- Opening Delimiter -

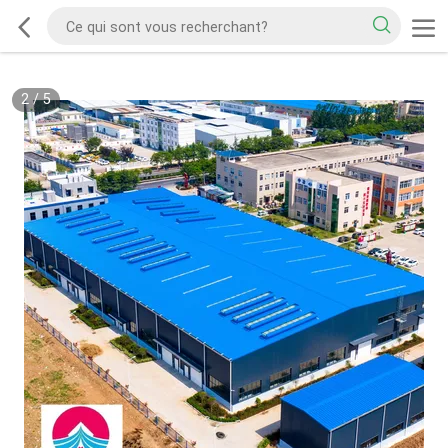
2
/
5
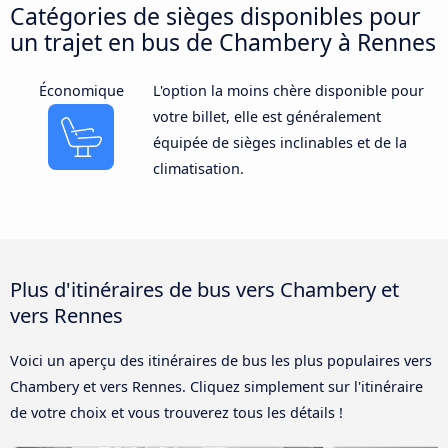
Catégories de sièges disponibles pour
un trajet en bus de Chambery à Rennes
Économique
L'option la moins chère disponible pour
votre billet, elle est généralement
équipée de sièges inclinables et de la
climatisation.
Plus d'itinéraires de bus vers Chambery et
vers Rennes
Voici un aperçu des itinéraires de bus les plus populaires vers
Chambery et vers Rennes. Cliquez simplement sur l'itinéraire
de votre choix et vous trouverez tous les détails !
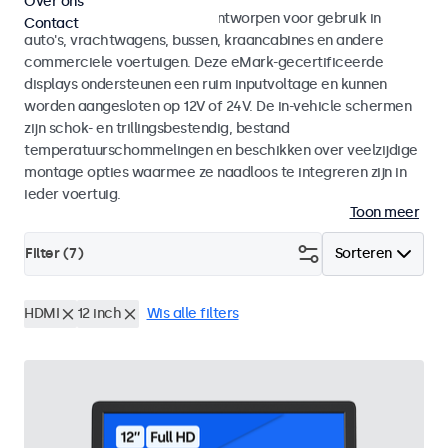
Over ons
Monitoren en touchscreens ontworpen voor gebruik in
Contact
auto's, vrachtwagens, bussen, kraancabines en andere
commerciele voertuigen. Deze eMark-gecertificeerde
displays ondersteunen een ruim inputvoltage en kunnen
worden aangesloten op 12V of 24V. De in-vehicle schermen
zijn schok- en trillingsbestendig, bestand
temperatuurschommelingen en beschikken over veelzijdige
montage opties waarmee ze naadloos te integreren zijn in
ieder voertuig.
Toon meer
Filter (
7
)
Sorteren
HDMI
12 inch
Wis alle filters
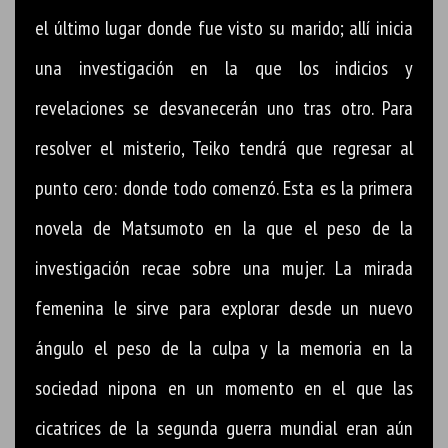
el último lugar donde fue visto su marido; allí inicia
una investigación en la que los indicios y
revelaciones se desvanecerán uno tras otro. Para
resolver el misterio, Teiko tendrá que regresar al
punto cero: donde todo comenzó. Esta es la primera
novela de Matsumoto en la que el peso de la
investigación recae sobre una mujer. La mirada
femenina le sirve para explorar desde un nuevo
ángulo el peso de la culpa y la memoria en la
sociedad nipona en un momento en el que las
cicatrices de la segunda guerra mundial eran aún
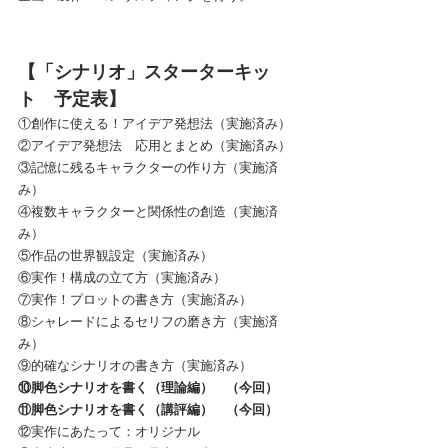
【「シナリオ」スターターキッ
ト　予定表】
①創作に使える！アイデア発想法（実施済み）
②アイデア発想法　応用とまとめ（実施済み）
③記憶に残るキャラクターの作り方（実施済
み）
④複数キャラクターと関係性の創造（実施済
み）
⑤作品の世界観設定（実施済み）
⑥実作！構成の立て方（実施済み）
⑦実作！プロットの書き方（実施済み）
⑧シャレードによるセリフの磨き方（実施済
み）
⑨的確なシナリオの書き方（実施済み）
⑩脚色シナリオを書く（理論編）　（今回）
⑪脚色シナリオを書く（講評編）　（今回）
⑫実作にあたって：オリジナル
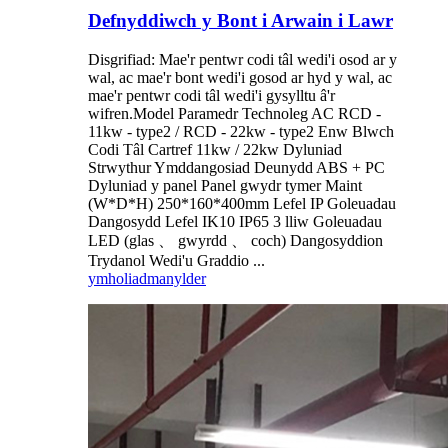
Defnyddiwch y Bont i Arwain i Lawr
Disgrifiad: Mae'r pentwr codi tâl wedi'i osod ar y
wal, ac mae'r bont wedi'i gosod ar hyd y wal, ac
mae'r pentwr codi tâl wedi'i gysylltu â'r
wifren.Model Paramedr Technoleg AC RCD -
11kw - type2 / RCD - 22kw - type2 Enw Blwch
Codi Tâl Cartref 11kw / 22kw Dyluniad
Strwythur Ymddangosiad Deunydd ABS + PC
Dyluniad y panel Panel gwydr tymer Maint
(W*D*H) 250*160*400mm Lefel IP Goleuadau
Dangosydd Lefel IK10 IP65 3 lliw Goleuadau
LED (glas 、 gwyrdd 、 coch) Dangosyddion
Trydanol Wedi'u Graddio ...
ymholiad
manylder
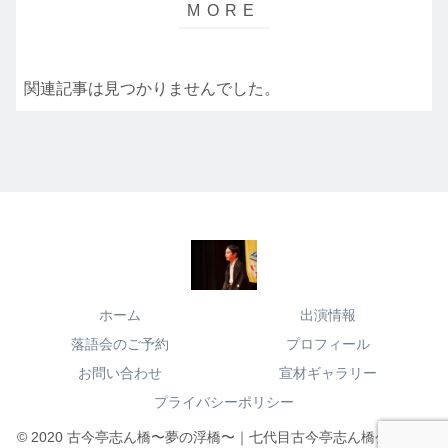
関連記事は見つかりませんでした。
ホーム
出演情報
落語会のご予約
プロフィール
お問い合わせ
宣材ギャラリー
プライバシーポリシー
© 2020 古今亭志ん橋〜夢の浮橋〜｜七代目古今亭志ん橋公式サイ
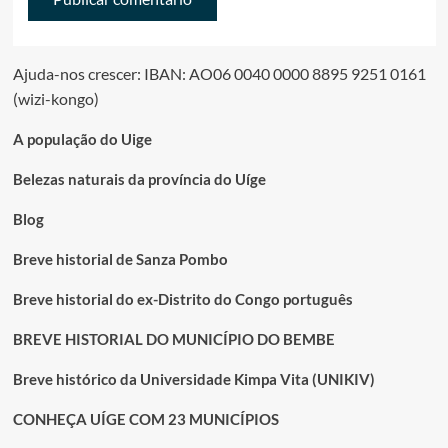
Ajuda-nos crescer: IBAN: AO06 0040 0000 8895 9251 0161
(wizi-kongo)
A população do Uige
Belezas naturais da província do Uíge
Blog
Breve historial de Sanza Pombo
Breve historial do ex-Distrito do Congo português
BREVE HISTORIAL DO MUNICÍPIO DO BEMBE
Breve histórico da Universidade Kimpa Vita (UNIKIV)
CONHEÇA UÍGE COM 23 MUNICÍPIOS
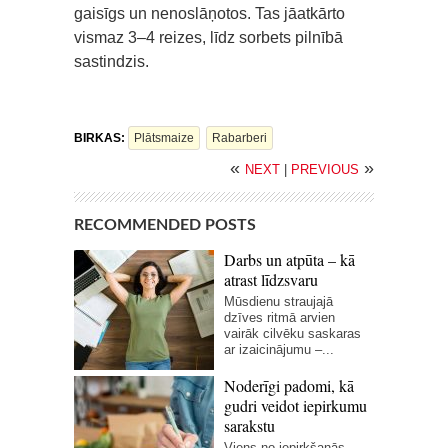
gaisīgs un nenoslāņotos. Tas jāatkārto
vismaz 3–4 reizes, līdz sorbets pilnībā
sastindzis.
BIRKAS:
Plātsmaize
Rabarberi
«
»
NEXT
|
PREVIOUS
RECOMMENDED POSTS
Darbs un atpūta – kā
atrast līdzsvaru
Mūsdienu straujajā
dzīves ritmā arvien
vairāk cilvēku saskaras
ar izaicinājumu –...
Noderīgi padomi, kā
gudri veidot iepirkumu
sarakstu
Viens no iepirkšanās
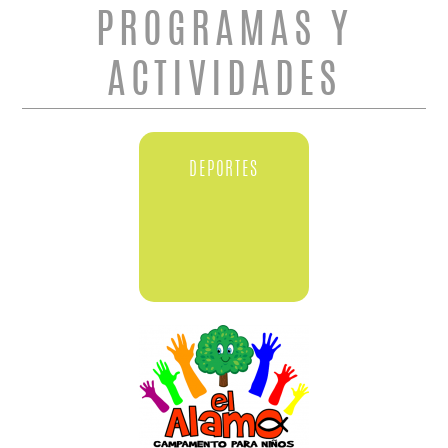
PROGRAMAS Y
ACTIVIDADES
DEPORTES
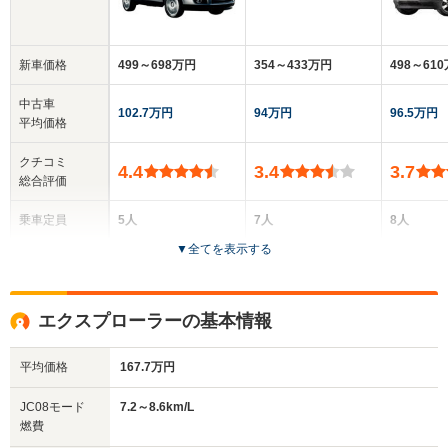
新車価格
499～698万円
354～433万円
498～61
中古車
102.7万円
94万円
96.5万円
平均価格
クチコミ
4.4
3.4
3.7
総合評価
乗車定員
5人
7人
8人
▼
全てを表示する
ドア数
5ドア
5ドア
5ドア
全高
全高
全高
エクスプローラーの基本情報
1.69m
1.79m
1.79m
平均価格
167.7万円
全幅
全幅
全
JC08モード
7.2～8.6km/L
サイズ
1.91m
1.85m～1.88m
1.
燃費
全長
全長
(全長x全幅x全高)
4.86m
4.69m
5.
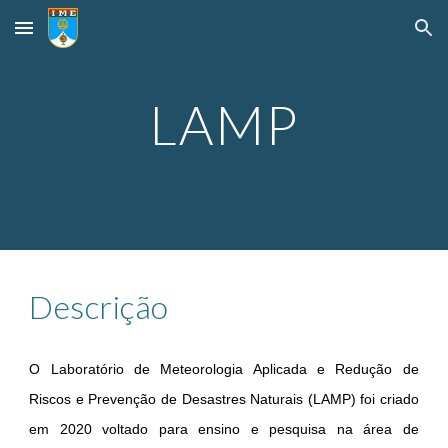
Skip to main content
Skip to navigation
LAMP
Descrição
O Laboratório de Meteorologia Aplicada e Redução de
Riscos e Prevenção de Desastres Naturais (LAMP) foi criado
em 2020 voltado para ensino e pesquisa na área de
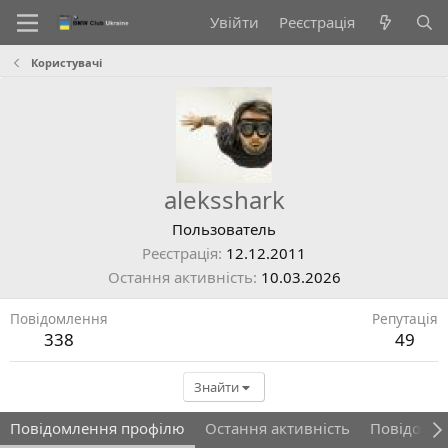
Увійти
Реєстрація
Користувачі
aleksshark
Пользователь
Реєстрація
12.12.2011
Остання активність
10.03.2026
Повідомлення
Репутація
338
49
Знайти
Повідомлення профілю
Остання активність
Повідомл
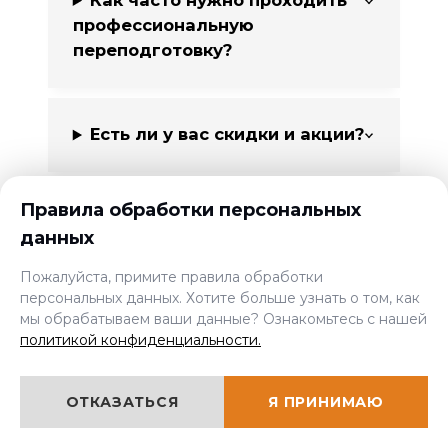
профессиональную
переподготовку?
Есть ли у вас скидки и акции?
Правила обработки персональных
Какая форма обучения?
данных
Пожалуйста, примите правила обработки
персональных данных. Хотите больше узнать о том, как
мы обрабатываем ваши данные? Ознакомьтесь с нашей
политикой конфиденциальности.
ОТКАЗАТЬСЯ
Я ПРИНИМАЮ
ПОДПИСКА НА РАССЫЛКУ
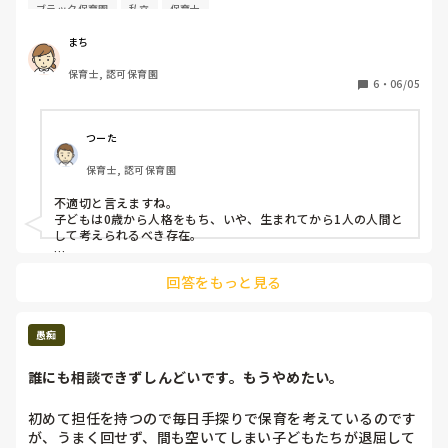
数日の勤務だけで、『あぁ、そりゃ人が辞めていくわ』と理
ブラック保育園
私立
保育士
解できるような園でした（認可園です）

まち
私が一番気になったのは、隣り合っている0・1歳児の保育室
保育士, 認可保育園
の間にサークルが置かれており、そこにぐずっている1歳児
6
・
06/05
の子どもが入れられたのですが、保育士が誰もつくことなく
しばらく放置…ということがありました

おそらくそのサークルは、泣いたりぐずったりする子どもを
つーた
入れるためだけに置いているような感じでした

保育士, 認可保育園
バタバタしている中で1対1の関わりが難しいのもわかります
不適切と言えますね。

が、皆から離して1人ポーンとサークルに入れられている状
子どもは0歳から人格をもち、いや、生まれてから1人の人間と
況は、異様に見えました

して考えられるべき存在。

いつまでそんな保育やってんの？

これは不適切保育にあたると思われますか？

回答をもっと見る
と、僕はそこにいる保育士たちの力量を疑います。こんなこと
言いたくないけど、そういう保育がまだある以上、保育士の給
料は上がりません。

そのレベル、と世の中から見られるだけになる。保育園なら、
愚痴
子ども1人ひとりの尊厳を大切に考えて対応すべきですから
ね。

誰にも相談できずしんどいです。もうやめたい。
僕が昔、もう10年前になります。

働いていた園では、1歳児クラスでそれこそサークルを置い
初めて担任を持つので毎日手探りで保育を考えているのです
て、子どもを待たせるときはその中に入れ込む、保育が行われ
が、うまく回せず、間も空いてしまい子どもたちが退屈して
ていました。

- Closing Delimiter -

Set down the records in full and exactly. Do not carry over any image.

● **SOLUTION FOR THIS TASK**:
2
/
5
Catégories de sièges disponibles pour
un trajet en bus de Chambery à Rennes
Économique
L'option la moins chère disponible pour
votre billet, elle est généralement
équipée de sièges inclinables et de la
climatisation.
Plus d'itinéraires de bus vers Chambery et
vers Rennes
Voici un aperçu des itinéraires de bus les plus populaires vers
Chambery et vers Rennes. Cliquez simplement sur l'itinéraire
de votre choix et vous trouverez tous les détails !
Over ons
Monitoren en touchscreens ontworpen voor gebruik in
Contact
auto's, vrachtwagens, bussen, kraancabines en andere
commerciele voertuigen. Deze eMark-gecertificeerde
displays ondersteunen een ruim inputvoltage en kunnen
worden aangesloten op 12V of 24V. De in-vehicle schermen
zijn schok- en trillingsbestendig, bestand
temperatuurschommelingen en beschikken over veelzijdige
montage opties waarmee ze naadloos te integreren zijn in
ieder voertuig.
Toon meer
Filter (
7
)
Sorteren
HDMI
12 inch
Wis alle filters
el último lugar donde fue visto su marido; allí inicia
una investigación en la que los indicios y
revelaciones se desvanecerán uno tras otro. Para
resolver el misterio, Teiko tendrá que regresar al
punto cero: donde todo comenzó. Esta es la primera
novela de Matsumoto en la que el peso de la
investigación recae sobre una mujer. La mirada
femenina le sirve para explorar desde un nuevo
ángulo el peso de la culpa y la memoria en la
sociedad nipona en un momento en el que las
cicatrices de la segunda guerra mundial eran aún
【「シナリオ」スターターキッ
ト　予定表】
①創作に使える！アイデア発想法（実施済み）
②アイデア発想法　応用とまとめ（実施済み）
③記憶に残るキャラクターの作り方（実施済
み）
④複数キャラクターと関係性の創造（実施済
み）
⑤作品の世界観設定（実施済み）
⑥実作！構成の立て方（実施済み）
⑦実作！プロットの書き方（実施済み）
⑧シャレードによるセリフの磨き方（実施済
み）
⑨的確なシナリオの書き方（実施済み）
⑩脚色シナリオを書く（理論編）　（今回）
⑪脚色シナリオを書く（講評編）　（今回）
⑫実作にあたって：オリジナル
Defnyddiwch y Bont i Arwain i Lawr
Disgrifiad: Mae'r pentwr codi tâl wedi'i osod ar y
wal, ac mae'r bont wedi'i gosod ar hyd y wal, ac
mae'r pentwr codi tâl wedi'i gysylltu â'r
wifren.Model Paramedr Technoleg AC RCD -
11kw - type2 / RCD - 22kw - type2 Enw Blwch
Codi Tâl Cartref 11kw / 22kw Dyluniad
Strwythur Ymddangosiad Deunydd ABS + PC
Dyluniad y panel Panel gwydr tymer Maint
(W*D*H) 250*160*400mm Lefel IP Goleuadau
Dangosydd Lefel IK10 IP65 3 lliw Goleuadau
LED (glas 、 gwyrdd 、 coch) Dangosyddion
Trydanol Wedi'u Graddio ...
ymholiad
manylder
関連記事は見つかりませんでした。
ホーム
出演情報
落語会のご予約
プロフィール
お問い合わせ
宣材ギャラリー
プライバシーポリシー
© 2020 古今亭志ん橋〜夢の浮橋〜｜七代目古今亭志ん橋公式サイ
Ajuda-nos crescer: IBAN: AO06 0040 0000 8895 9251 0161
(wizi-kongo)
A população do Uige
Belezas naturais da província do Uíge
Blog
Breve historial de Sanza Pombo
Breve historial do ex-Distrito do Congo português
BREVE HISTORIAL DO MUNICÍPIO DO BEMBE
Breve histórico da Universidade Kimpa Vita (UNIKIV)
CONHEÇA UÍGE COM 23 MUNICÍPIOS
gaisīgs un nenoslāņotos. Tas jāatkārto
vismaz 3–4 reizes, līdz sorbets pilnībā
sastindzis.
BIRKAS:
Plātsmaize
Rabarberi
«
»
NEXT
|
PREVIOUS
RECOMMENDED POSTS
Darbs un atpūta – kā
atrast līdzsvaru
Mūsdienu straujajā
dzīves ritmā arvien
vairāk cilvēku saskaras
ar izaicinājumu –...
Noderīgi padomi, kā
gudri veidot iepirkumu
sarakstu
Viens no iepirkšanās
PROGRAMAS Y
ACTIVIDADES
DEPORTES
新車価格
499～698万円
354～433万円
498～61
中古車
102.7万円
94万円
96.5万円
平均価格
クチコミ
4.4
3.4
3.7
総合評価
乗車定員
5人
7人
8人
▼
全てを表示する
ドア数
5ドア
5ドア
5ドア
全高
全高
全高
エクスプローラーの基本情報
1.69m
1.79m
1.79m
平均価格
167.7万円
全幅
全幅
全
JC08モード
7.2～8.6km/L
サイズ
1.91m
1.85m～1.88m
1.
燃費
全長
全長
(全長x全幅x全高)
4.86m
4.69m
5.
Skip to main content
Skip to navigation
LAMP
Descrição
O Laboratório de Meteorologia Aplicada e Redução de
Riscos e Prevenção de Desastres Naturais (LAMP) foi criado
em 2020 voltado para ensino e pesquisa na área de
Увійти
Реєстрація
Користувачі
aleksshark
Пользователь
Реєстрація
12.12.2011
Остання активність
10.03.2026
Повідомлення
Репутація
338
49
Знайти
Повідомлення профілю
Остання активність
Повідомл
профессиональную
переподготовку?
Есть ли у вас скидки и акции?
Правила обработки персональных
Какая форма обучения?
данных
Пожалуйста, примите правила обработки
персональных данных. Хотите больше узнать о том, как
мы обрабатываем ваши данные? Ознакомьтесь с нашей
политикой конфиденциальности.
ОТКАЗАТЬСЯ
Я ПРИНИМАЮ
ПОДПИСКА НА РАССЫЛКУ
数日の勤務だけで、『あぁ、そりゃ人が辞めていくわ』と理
ブラック保育園
私立
保育士
解できるような園でした（認可園です）

まち
私が一番気になったのは、隣り合っている0・1歳児の保育室
保育士, 認可保育園
の間にサークルが置かれており、そこにぐずっている1歳児
6
・
06/05
の子どもが入れられたのですが、保育士が誰もつくことなく
しばらく放置…ということがありました

おそらくそのサークルは、泣いたりぐずったりする子どもを
つーた
入れるためだけに置いているような感じでした

保育士, 認可保育園
バタバタしている中で1対1の関わりが難しいのもわかります
不適切と言えますね。

が、皆から離して1人ポーンとサークルに入れられている状
子どもは0歳から人格をもち、いや、生まれてから1人の人間と
況は、異様に見えました

して考えられるべき存在。

いつまでそんな保育やってんの？

これは不適切保育にあたると思われますか？

回答をもっと見る
と、僕はそこにいる保育士たちの力量を疑います。こんなこと
言いたくないけど、そういう保育がまだある以上、保育士の給
料は上がりません。

そのレベル、と世の中から見られるだけになる。保育園なら、
愚痴
子ども1人ひとりの尊厳を大切に考えて対応すべきですから
ね。

誰にも相談できずしんどいです。もうやめたい。
僕が昔、もう10年前になります。

働いていた園では、1歳児クラスでそれこそサークルを置い
初めて担任を持つので毎日手探りで保育を考えているのです
て、子どもを待たせるときはその中に入れ込む、保育が行われ
が、うまく回せず、間も空いてしまい子どもたちが退屈して
ていました。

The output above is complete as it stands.